13A Organização do Quadro Social (OQS) pode ser definida como uma estratégia de exercício de poder nas cooperativas, constituindo uma instância deliberativa, assim como a assembleia geral, o conselho fiscal e o conselho de administração. Visa a integração entre os membros da cooperativa, viabilizando a participação dos cooperados na gestão da cooperativa. As práticas de OQS comumente desencadeiam um processo de organização a nível local (a partir de vizinhos em uma mesma comunidade), em núcleos que se ocupam da administração local, estabelecendo um canal de diálogo com a direção da cooperativa (SAMPAIO et al., 2009).

14A cooperativa comercializou 42 itens em 2013. Apesar de ter alguns produtos com maior escala, a perspectiva é abranger ao máximo a diversidade produzida pelos agricultores a ela vinculados (CTA-ZM, 2014).

15"Estrutura organizacional é o instrumento administrativo resultante da identificação, análise, ordenação e agrupamento das atividades e dos recursos das empresas, incluindo o estabelecimento dos níveis de alçada e dos processos decisórios, visando ao alcance dos objetivos estabelecidos pelos planejamentos das empresas" (OLIVEIRA apudGABRICH, 2008,GABRICH, 2008 p. 31-32).

16Como gestão se subentende que é o que leva a organizar, dispor, dirigir, ou seja, é usada para referir-se à direção e à administração que se realizam em uma organização, empresa ou negócio.

17Pode ser entendida como o processo de planejar, implementar e controlar de maneira eficaz o fluxo e a armazenagem de produtos, serviços e informações. Visa garantir a disponibilidade de produtos, materiais e serviços no mercado e pontos consumidores, a tempo hábil e ao menor custo possível.
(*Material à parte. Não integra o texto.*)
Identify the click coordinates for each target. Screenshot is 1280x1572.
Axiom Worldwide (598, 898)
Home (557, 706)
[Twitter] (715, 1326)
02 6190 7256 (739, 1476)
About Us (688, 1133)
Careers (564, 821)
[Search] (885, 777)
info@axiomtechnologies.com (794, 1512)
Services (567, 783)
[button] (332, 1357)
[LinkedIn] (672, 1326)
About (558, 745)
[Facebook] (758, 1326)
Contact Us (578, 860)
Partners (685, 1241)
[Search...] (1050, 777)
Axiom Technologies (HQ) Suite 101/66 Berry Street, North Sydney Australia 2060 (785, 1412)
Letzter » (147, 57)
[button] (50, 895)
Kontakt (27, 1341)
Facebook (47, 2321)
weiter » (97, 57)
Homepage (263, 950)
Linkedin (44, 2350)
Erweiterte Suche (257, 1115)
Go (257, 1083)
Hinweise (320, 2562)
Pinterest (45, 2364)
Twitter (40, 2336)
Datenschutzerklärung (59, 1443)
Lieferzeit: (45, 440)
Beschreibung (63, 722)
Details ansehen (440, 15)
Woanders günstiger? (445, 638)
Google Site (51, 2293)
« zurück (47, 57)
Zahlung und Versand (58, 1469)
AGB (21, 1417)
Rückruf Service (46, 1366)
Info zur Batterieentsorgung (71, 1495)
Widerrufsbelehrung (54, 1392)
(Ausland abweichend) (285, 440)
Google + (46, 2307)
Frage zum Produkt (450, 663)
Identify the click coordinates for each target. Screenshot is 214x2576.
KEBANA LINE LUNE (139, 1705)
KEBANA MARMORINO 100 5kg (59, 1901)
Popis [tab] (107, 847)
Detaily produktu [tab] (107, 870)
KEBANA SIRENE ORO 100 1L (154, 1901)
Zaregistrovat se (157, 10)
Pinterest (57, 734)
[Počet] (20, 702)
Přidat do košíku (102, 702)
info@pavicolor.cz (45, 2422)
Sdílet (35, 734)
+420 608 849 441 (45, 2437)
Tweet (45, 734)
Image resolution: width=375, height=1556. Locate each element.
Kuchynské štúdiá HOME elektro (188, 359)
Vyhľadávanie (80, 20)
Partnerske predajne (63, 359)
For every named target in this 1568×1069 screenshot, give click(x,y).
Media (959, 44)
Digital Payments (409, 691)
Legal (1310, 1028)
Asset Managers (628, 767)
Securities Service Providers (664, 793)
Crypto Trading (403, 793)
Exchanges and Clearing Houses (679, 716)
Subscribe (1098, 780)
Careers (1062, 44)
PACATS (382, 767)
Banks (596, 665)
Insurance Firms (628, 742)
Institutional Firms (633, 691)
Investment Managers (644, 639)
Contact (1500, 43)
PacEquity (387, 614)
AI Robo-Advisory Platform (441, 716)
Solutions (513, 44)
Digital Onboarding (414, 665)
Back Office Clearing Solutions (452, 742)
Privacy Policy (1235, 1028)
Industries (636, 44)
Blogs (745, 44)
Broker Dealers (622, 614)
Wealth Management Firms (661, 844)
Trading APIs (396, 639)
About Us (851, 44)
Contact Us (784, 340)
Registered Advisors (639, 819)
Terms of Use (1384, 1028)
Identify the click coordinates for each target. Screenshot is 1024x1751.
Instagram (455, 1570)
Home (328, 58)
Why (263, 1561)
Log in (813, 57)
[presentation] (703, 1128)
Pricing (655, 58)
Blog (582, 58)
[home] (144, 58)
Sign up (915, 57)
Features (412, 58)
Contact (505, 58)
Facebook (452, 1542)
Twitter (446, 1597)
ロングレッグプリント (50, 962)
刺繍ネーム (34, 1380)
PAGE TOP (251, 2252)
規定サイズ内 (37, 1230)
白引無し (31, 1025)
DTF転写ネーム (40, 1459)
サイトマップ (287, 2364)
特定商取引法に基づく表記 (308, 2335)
São funções-chaves da logística o transporte, o estoque, a distribuição, a localização, os serviços aos clientes e o fluxo de informações (CARDOZO, 2012).

18Crepaldi (apud BORILLI et al., 2008, p. 13) comentam que "{...} o agricultor vem diminuindo o número de atividades em seu estabelecimento rural, dedicando-se em apenas uma ou duas espécies, especializando-se para melhorar a qualidade de seus produtos, visando um mercado pelo qual recebe um melhor preço".

19Dados do monitoramento econômico realizado em uma propriedade de um sócio da Coofeliz entre 2007 e 2013 pelo CTA-ZM (CTA-ZM, 2014).